For the records that follow, return only the count of lines containing the string "können".

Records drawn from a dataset
'''
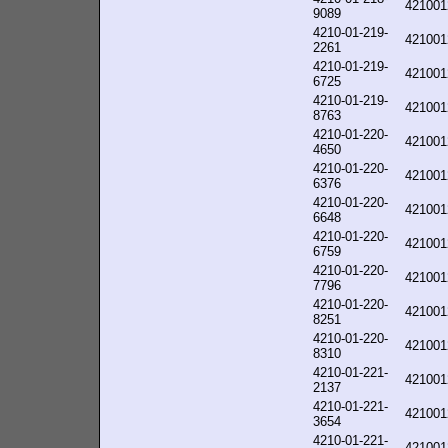
421001
9089
4210-01-219-
421001
2261
4210-01-219-
421001
6725
4210-01-219-
421001
8763
4210-01-220-
421001
4650
4210-01-220-
421001
6376
4210-01-220-
421001
6648
4210-01-220-
421001
6759
4210-01-220-
421001
7796
4210-01-220-
421001
8251
4210-01-220-
421001
8310
4210-01-221-
421001
2137
4210-01-221-
421001
3654
4210-01-221-
421001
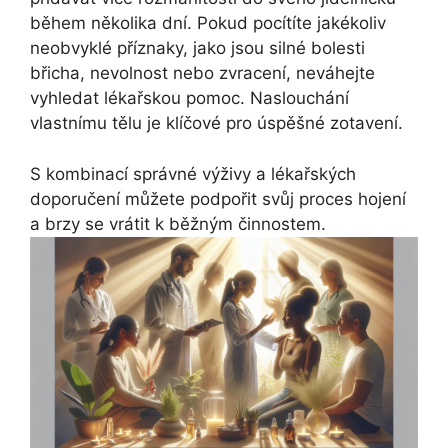
během několika dní. Pokud pocítíte jakékoliv
neobvyklé příznaky, jako jsou silné bolesti
břicha, nevolnost nebo zvracení, neváhejte
vyhledat lékařskou pomoc. Naslouchání
vlastnímu tělu je klíčové pro úspěšné zotavení.
S kombinací správné výživy a lékařských
doporučení můžete podpořit svůj proces hojení
a brzy se vrátit k běžným činnostem.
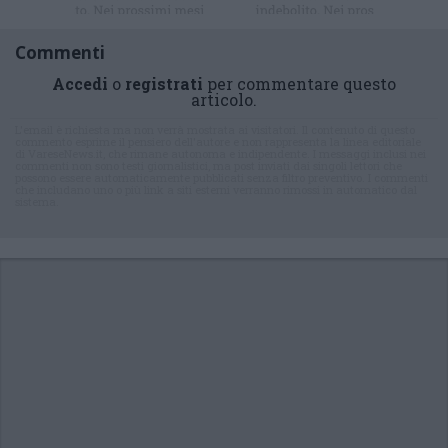
Commenti
Accedi
o
registrati
per commentare questo
articolo.
L'email è richiesta ma non verrà mostrata ai visitatori. Il contenuto di questo
commento esprime il pensiero dell'autore e non rappresenta la linea editoriale
di VareseNews.it, che rimane autonoma e indipendente. I messaggi inclusi nei
commenti non sono testi giornalistici, ma post inviati dai singoli lettori che
possono essere automaticamente pubblicati senza filtro preventivo. I commenti
che includano uno o più link a siti esterni verranno rimossi in automatico dal
sistema.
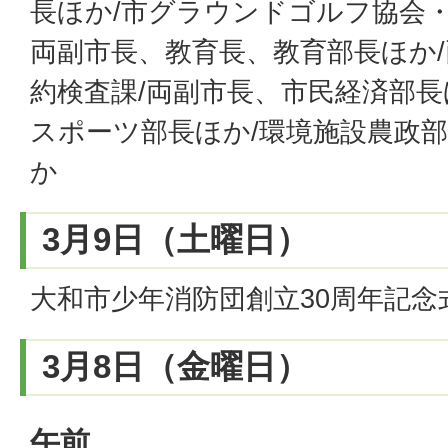
長ほか/市グラウンドゴルフ協会・
両副市長、教育長、教育部長ほか
約検査課/両副市長、市民経済部長
スポーツ部長ほか/環境施設農政部
か
3月9日（土曜日）
大和市少年消防団創立30周年記念
3月8日（金曜日）
午前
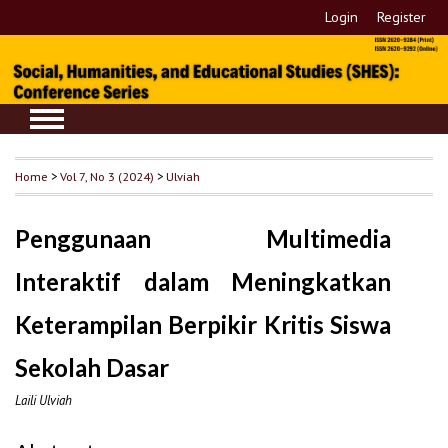
Login
Register
Home
>
Vol 7, No 3 (2024)
>
Ulviah
Penggunaan Multimedia
Interaktif dalam Meningkatkan
Keterampilan Berpikir Kritis Siswa
Sekolah Dasar
Laili Ulviah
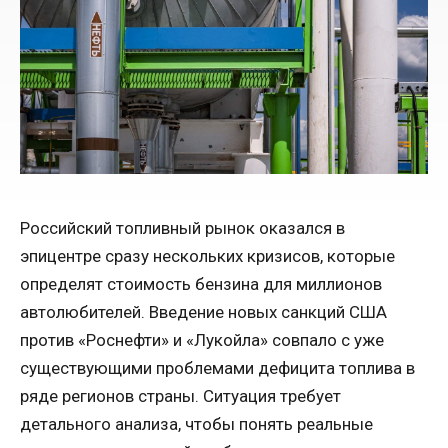
Российский топливный рынок оказался в
эпицентре сразу нескольких кризисов, которые
определят стоимость бензина для миллионов
автолюбителей. Введение новых санкций США
против «Роснефти» и «Лукойла» совпало с уже
существующими проблемами дефицита топлива в
ряде регионов страны. Ситуация требует
детального анализа, чтобы понять реальные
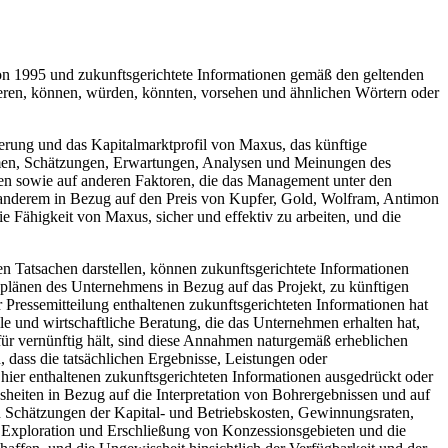
 von 1995 und zukunftsgerichtete Informationen gemäß den geltenden
eren, können, würden, könnten, vorsehen und ähnlichen Wörtern oder
igerung und das Kapitalmarktprofil von Maxus, das künftige
men, Schätzungen, Erwartungen, Analysen und Meinungen des
n sowie auf anderen Faktoren, die das Management unter den
 anderem in Bezug auf den Preis von Kupfer, Gold, Wolfram, Antimon
e Fähigkeit von Maxus, sicher und effektiv zu arbeiten, und die
en Tatsachen darstellen, können zukunftsgerichtete Informationen
splänen des Unternehmens in Bezug auf das Projekt, zu künftigen
 Pressemitteilung enthaltenen zukunftsgerichteten Informationen hat
le und wirtschaftliche Beratung, die das Unternehmen erhalten hat,
für vernünftig hält, sind diese Annahmen naturgemäß erheblichen
dass die tatsächlichen Ergebnisse, Leistungen oder
ier enthaltenen zukunftsgerichteten Informationen ausgedrückt oder
eiten in Bezug auf die Interpretation von Bohrergebnissen und auf
n Schätzungen der Kapital- und Betriebskosten, Gewinnungsraten,
 Exploration und Erschließung von Konzessionsgebieten und die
'''
◆ Written solution ◆
2